Keyword Search vs Semantic Search: Bridging the Interaction Gap
Master the differences between lexical and vector-based search. Learn about inverted indexes, TF-IDF, embeddings, and why Hybrid Search is the production standard for AI applications.
Keyword Search vs Semantic Search
In the previous lesson, we identified the "Semantic Gap"—the disconnect between strings and meaning. Today, we will break down the two primary ways we bridge that gap: Keyword Search (Lexical) and Semantic Search (Vector-based).
For developers building production systems, it is rarely a choice between one or the other. Instead, it is about understanding the strengths and weaknesses of each to build a "Hybrid" system that survives the complexities of real-world user behavior.
1. What is Keyword Search? (Lexical Retrieval)

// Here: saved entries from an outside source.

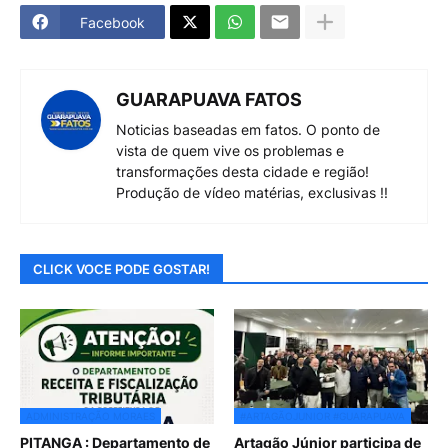
Facebook
GUARAPUAVA FATOS
Noticias baseadas em fatos. O ponto de
vista de quem vive os problemas e
transformações desta cidade e região!
Produção de vídeo matérias, exclusivas !!
CLICK VOCE PODE GOSTAR!
ADMINISTRAÇÃO MORAES
#ARTAGÃOJUNIOR #GUARAPUAVA
PITANGA : Departamento de
Artagão Júnior participa de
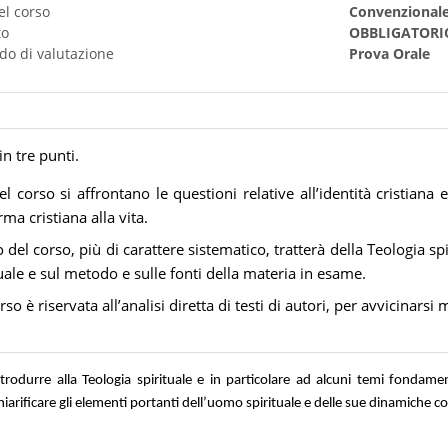
el corso
Convenzional
to
OBBLIGATORI
do di valutazione
Prova Orale
in tre punti.
 corso si affrontano le questioni relative all’identità cristiana e 
ma cristiana alla vita.
el corso, più di carattere sistematico, tratterà della Teologia sp
tuale e sul metodo e sulle fonti della materia in esame.
rso è riservata all’analisi diretta di testi di autori, per avvicinars
ntrodurre alla Teologia spirituale e in particolare ad alcuni temi fondame
 chiarificare gli elementi portanti dell’uomo spirituale e delle sue dinamiche 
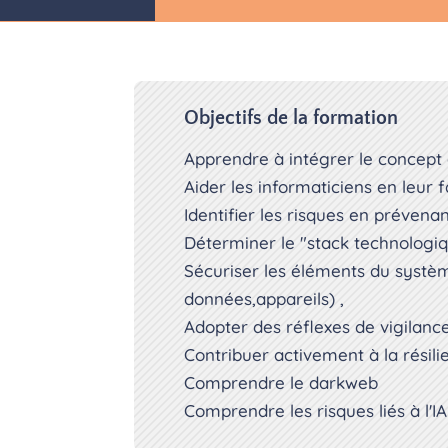
Objectifs de la formation
Apprendre à intégrer le concept 
Aider les informaticiens en leur
Identifier les risques en prévena
Déterminer le "stack technologi
Sécuriser les éléments du systèm
données,appareils) ,
Adopter des réflexes de vigilanc
Contribuer activement à la résil
Comprendre le darkweb
Comprendre les risques liés à l'IA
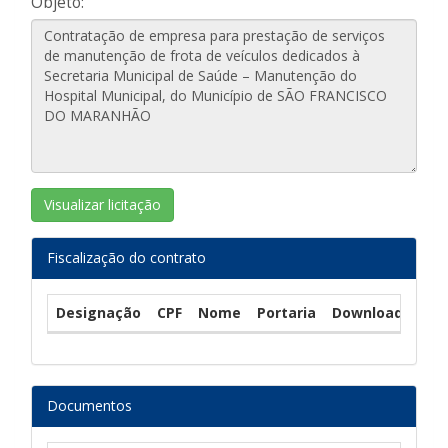
Objeto:
Visualizar licitação
Fiscalização do contrato
Designação
CPF
Nome
Portaria
Download
Documentos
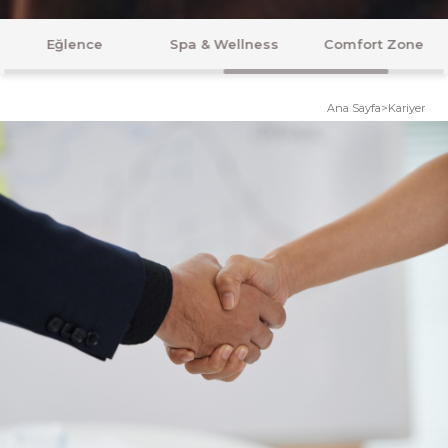
Spa & Wellness
Comfort Zone
Balayı
Ana Sayfa
>
Kariyer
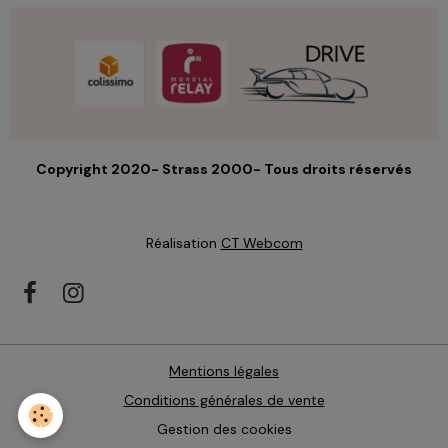
Copyright 2020- Strass 2000- Tous droits réservés
Réalisation
CT Webcom
Mentions légales
Conditions générales de vente
Gestion des cookies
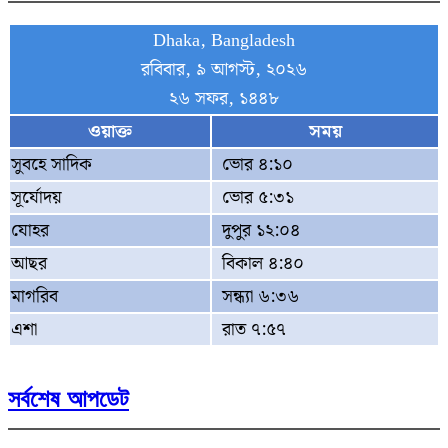
Dhaka, Bangladesh
রবিবার, ৯ আগস্ট, ২০২৬
২৬ সফর, ১৪৪৮
ওয়াক্ত
সময়
সুবহে সাদিক
ভোর ৪:১০
সূর্যোদয়
ভোর ৫:৩১
যোহর
দুপুর ১২:০৪
আছর
বিকাল ৪:৪০
মাগরিব
সন্ধ্যা ৬:৩৬
এশা
রাত ৭:৫৭
সর্বশেষ আপডেট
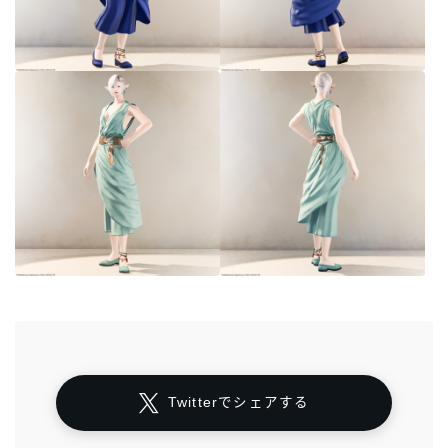
Twitterでシェアする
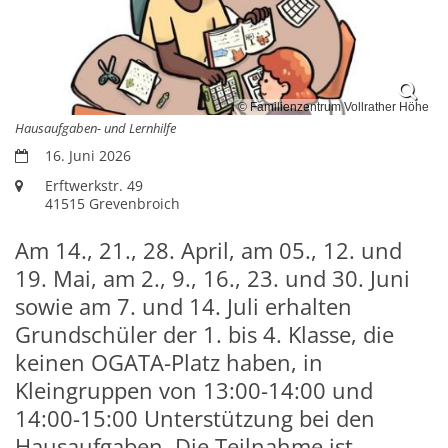
© Familienzentrum Vollrather Höhe
Hausaufgaben- und Lernhilfe
Datum:
16. Juni 2026
Ort:
Erftwerkstr. 49
41515
Grevenbroich
Am 14., 21., 28. April, am 05., 12. und
19. Mai, am 2., 9., 16., 23. und 30. Juni
sowie am 7. und 14. Juli erhalten
Grundschüler der 1. bis 4. Klasse, die
keinen OGATA-Platz haben, in
Kleingruppen von 13:00-14:00 und
14:00-15:00 Unterstützung bei den
Hausaufgaben. Die Teilnahme ist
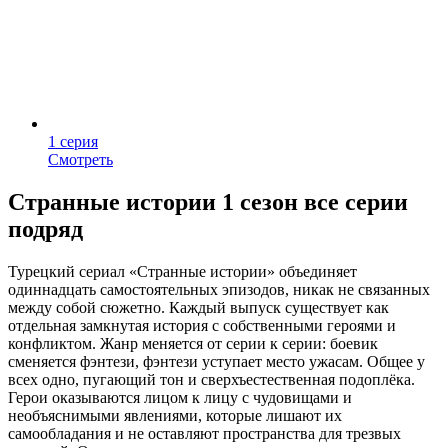
1 серия
Смотреть
Странные истории 1 сезон все серии
подряд
Турецкий сериал «Странные истории» объединяет
одиннадцать самостоятельных эпизодов, никак не связанных
между собой сюжетно. Каждый выпуск существует как
отдельная замкнутая история с собственными героями и
конфликтом. Жанр меняется от серии к серии: боевик
сменяется фэнтези, фэнтези уступает место ужасам. Общее у
всех одно, пугающий тон и сверхъестественная подоплёка.
Герои оказываются лицом к лицу с чудовищами и
необъяснимыми явлениями, которые лишают их
самообладания и не оставляют пространства для трезвых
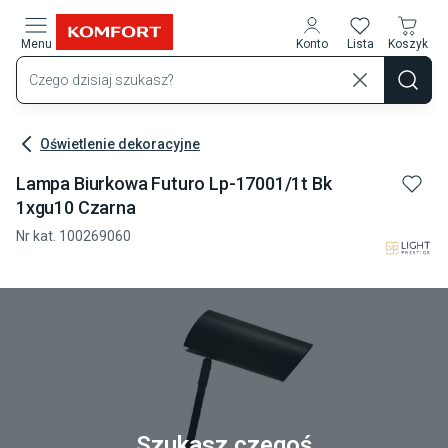
Przejdź do treści głównej
Menu
Konto
Lista
Koszyk
Oświetlenie dekoracyjne
Lampa Biurkowa Futuro Lp-17001/1t Bk
1xgu10 Czarna
Nr kat.
100269060
Szukasz czegoś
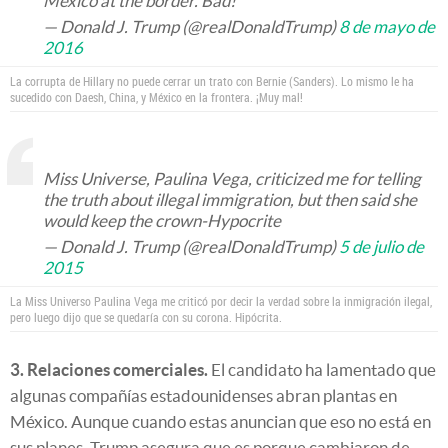
Mexico at the border. Bad!
— Donald J. Trump (@realDonaldTrump)
8 de mayo de
2016
La corrupta de Hillary no puede cerrar un trato con Bernie (Sanders). Lo mismo le ha
sucedido con Daesh, China, y México en la frontera. ¡Muy mal!
Miss Universe, Paulina Vega, criticized me for telling
the truth about illegal immigration, but then said she
would keep the crown-Hypocrite
— Donald J. Trump (@realDonaldTrump)
5 de julio de
2015
La Miss Universo Paulina Vega me criticó por decir la verdad sobre la inmigración ilegal,
pero luego dijo que se quedaría con su corona. Hipócrita.
3. Relaciones comerciales.
El candidato ha lamentado que
algunas compañías estadounidenses abran plantas en
México. Aunque cuando estas anuncian que eso no está en
sus planes, Trump asegura que es porque cambiaron de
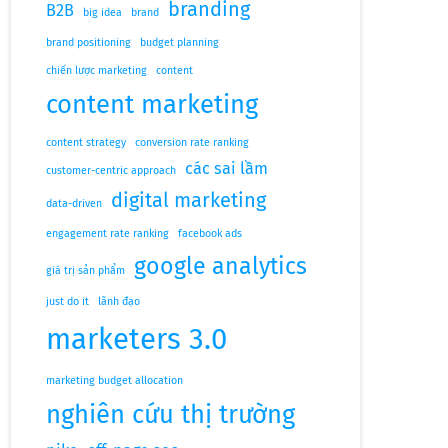
branding
B2B
big idea
brand
brand positioning
budget planning
chiến lược marketing
content
content marketing
content strategy
conversion rate ranking
các sai lầm
customer-centric approach
digital marketing
data-driven
engagement rate ranking
facebook ads
google analytics
giá trị sản phẩm
just do it
lãnh đạo
marketers 3.0
marketing budget allocation
nghiên cứu thị trường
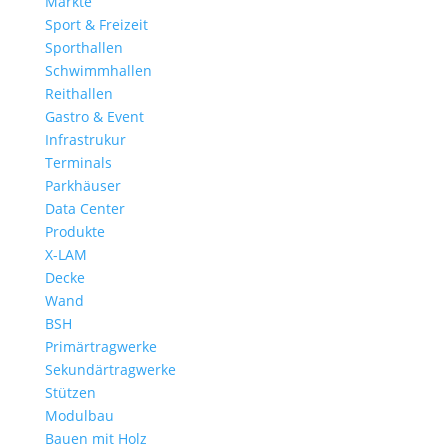
Märkte
Sport & Freizeit
Sporthallen
Schwimmhallen
Reithallen
Gastro & Event
Infrastrukur
Terminals
Parkhäuser
Data Center
Produkte
X-LAM
Decke
Wand
BSH
Primärtragwerke
Sekundärtragwerke
Stützen
Modulbau
Bauen mit Holz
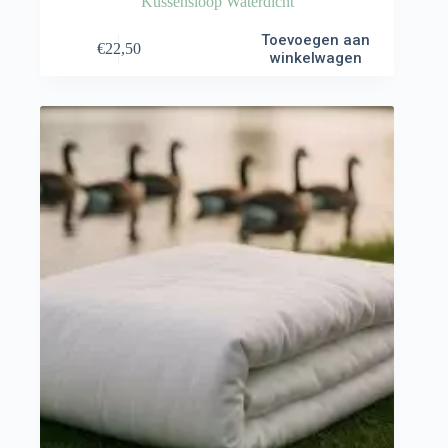
Kussensloop Waterdicht
Toevoegen aan
€
22,50
winkelwagen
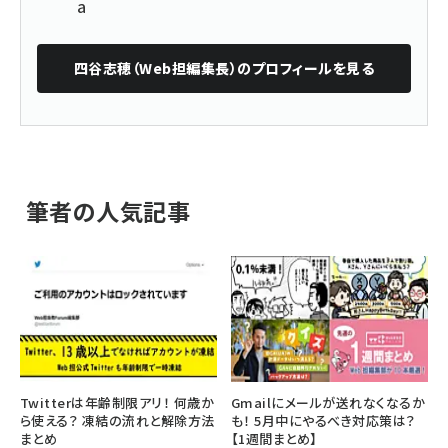
a
四谷志穂（Web担編集長）
のプロフィールを見る
筆者の人気記事
Twitterは年齢制限アリ！ 何歳か
Gmailにメールが送れなくなるか
ら使える？ 凍結の流れと解除方法
も！ 5月中にやるべき対応策は？
まとめ
【1週間まとめ】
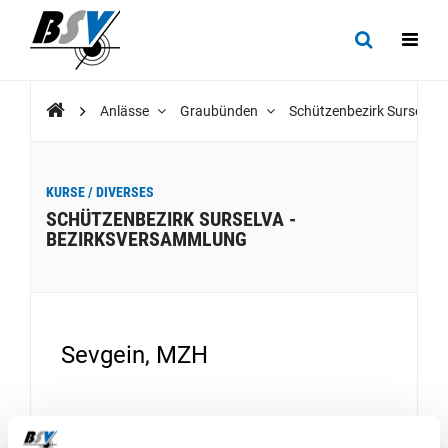
Anlässe
Graubünden
Schützenbezirk Surselva
KURSE / DIVERSES
SCHÜTZENBEZIRK SURSELVA -
BEZIRKSVERSAMMLUNG
Sevgein, MZH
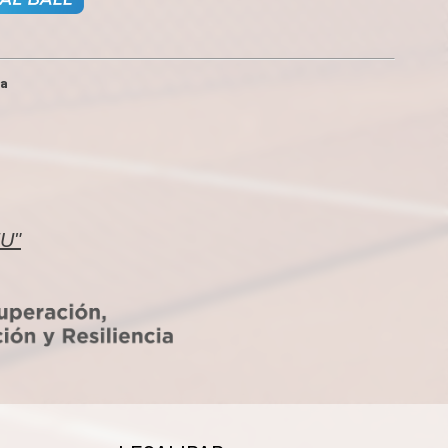
ia
EU"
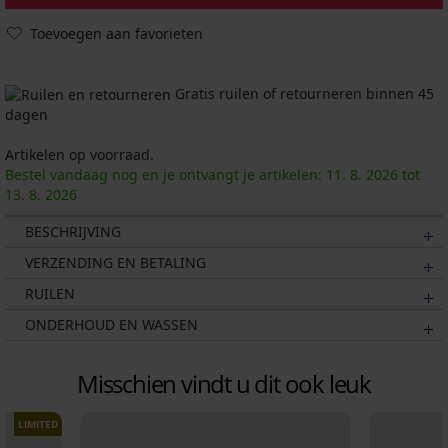
Toevoegen aan favorieten
Gratis ruilen of retourneren binnen 45
dagen
Artikelen op voorraad.
Bestel vandaag nog en je ontvangt je artikelen:
11. 8.
2026
tot
13. 8.
2026
BESCHRIJVING
VERZENDING EN BETALING
RUILEN
ONDERHOUD EN WASSEN
Misschien vindt u dit ook leuk
LIMITED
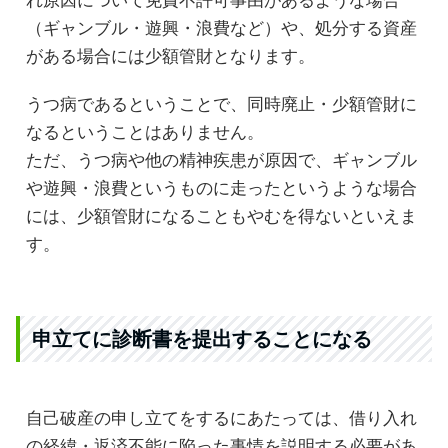
れ原因について免責不許可事由があるような場合
（ギャンブル・遊興・浪費など）や、処分する資産
がある場合には少額管財となります。
うつ病であるということで、同時廃止・少額管財に
なるということはありません。
ただ、うつ病や他の精神疾患が原因で、ギャンブル
や遊興・浪費というものに走ったというような場合
には、少額管財になることもやむを得ないといえま
す。
申立てに診断書を提出することになる
自己破産の申し立てをするにあたっては、借り入れ
の経緯・返済不能に陥った事情を説明する必要があ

Keyword search is the technology that powered the web from 1990 to 2015. It is based on string matching and term frequency.
How it works: The Inverted Index
Imagine a physical book. At the back, there is an index. You look for the word "Vector," and it tells you it's on pages 12, 45, and 89.
Computer systems like Elasticsearch, Solr, and standard SQL indexes use an Inverted Index. When you ingest a document, the system breaks it into "Tokens" (words), removes common words (stop words like "the", "a"), and creates a map of which words appear in which documents.
graph LR
D1[Doc 1: 'I love cats'] --> T[Tokenization]
D2[Doc 2: 'Cats are cute'] --> T
T --> I[Inverted Index]
I --> W1['love' -> Doc 1]
I --> W2['cats' -> Doc 1, Doc 2]
I --> W3['cute' -> Doc 2]
The Scoring: TF-IDF and BM25
How does the database know which document is better? It uses math like TF-IDF (Term Frequency-Inverse Document Frequency) or its modern successor BM25.
- TF (Term Frequency): How many times does "cat" appear in this document? (More is usually better).
- IDF (Inverse Document Frequency): How rare is the word "cat" across the whole database? (Rare words like "Vector" are more important than common words like "Example").
Strengths of Keyword Search:
- Precision for Unique IDs: Searching for a SKU number (
B08XY123), a name (Sudeep), or a specific technical term. - Speed: Inverted indexes are incredibly fast and memory-efficient.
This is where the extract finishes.